Stored data entries:
--- START ---

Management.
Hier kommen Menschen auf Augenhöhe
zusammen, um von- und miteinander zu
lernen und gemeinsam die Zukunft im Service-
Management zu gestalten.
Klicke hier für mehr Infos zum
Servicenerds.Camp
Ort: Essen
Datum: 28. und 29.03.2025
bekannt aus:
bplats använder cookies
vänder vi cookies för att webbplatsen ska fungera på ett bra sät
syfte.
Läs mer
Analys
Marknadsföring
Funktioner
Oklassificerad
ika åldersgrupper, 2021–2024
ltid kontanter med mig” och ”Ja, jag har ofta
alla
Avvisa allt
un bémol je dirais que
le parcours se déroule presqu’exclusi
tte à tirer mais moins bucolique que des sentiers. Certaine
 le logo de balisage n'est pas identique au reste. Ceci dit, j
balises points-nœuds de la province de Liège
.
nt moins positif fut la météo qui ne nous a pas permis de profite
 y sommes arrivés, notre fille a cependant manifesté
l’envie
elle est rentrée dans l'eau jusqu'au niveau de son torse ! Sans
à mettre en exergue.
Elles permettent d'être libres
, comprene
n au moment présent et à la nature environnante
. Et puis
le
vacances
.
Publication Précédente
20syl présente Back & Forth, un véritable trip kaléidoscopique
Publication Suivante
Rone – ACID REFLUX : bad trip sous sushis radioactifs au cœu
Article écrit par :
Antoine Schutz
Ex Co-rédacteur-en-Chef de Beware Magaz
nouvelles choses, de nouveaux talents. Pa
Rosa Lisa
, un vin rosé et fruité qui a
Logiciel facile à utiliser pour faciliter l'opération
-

--- END ---
--- START ---

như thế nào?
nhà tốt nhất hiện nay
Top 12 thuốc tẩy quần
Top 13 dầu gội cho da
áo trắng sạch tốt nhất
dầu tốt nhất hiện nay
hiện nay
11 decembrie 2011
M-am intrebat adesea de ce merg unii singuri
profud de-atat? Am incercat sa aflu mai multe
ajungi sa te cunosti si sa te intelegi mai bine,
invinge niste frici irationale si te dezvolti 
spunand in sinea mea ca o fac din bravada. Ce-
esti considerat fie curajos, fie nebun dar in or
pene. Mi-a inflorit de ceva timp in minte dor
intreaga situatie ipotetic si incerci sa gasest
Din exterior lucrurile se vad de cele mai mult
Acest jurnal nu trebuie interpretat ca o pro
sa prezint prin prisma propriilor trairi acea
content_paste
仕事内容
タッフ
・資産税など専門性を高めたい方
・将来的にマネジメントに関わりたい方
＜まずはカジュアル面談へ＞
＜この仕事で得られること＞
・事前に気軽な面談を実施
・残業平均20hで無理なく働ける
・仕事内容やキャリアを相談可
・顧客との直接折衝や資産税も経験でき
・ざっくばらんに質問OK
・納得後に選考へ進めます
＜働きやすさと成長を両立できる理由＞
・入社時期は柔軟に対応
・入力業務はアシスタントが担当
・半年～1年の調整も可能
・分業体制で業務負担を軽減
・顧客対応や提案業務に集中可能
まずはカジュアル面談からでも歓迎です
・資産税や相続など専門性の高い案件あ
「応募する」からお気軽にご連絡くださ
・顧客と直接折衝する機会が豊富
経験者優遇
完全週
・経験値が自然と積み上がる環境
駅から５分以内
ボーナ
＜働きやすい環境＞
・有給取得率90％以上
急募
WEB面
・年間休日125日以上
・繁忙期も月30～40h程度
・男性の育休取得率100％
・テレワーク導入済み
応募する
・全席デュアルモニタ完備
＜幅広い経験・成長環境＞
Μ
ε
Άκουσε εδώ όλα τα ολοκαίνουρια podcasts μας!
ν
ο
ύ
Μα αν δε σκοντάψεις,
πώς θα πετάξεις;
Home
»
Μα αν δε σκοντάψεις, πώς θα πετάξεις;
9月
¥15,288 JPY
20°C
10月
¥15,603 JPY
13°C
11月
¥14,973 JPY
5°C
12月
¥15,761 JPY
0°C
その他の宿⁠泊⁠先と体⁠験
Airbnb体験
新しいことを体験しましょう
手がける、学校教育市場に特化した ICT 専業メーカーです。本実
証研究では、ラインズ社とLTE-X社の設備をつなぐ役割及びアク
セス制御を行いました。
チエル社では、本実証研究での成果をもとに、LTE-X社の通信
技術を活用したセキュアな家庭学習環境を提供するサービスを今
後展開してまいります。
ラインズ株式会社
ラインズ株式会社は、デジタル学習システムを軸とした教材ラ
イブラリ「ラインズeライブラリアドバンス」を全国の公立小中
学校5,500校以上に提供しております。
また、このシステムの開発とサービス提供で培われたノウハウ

--- END ---
--- START ---

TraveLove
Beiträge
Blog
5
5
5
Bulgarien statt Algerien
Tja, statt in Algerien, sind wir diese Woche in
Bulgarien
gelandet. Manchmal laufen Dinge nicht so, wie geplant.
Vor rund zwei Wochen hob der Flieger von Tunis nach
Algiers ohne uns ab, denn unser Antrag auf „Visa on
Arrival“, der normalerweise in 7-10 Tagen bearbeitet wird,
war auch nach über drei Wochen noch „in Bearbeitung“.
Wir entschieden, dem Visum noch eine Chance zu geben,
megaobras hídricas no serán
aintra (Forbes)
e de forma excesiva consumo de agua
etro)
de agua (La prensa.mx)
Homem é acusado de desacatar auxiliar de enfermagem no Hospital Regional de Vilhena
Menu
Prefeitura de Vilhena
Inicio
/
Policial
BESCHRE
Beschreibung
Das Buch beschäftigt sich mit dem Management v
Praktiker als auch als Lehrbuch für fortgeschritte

--- END ---

_Exercise directions_. Report how many lines in the data contain the word "auch", with no words besides the number.

_Exercise solution_. 2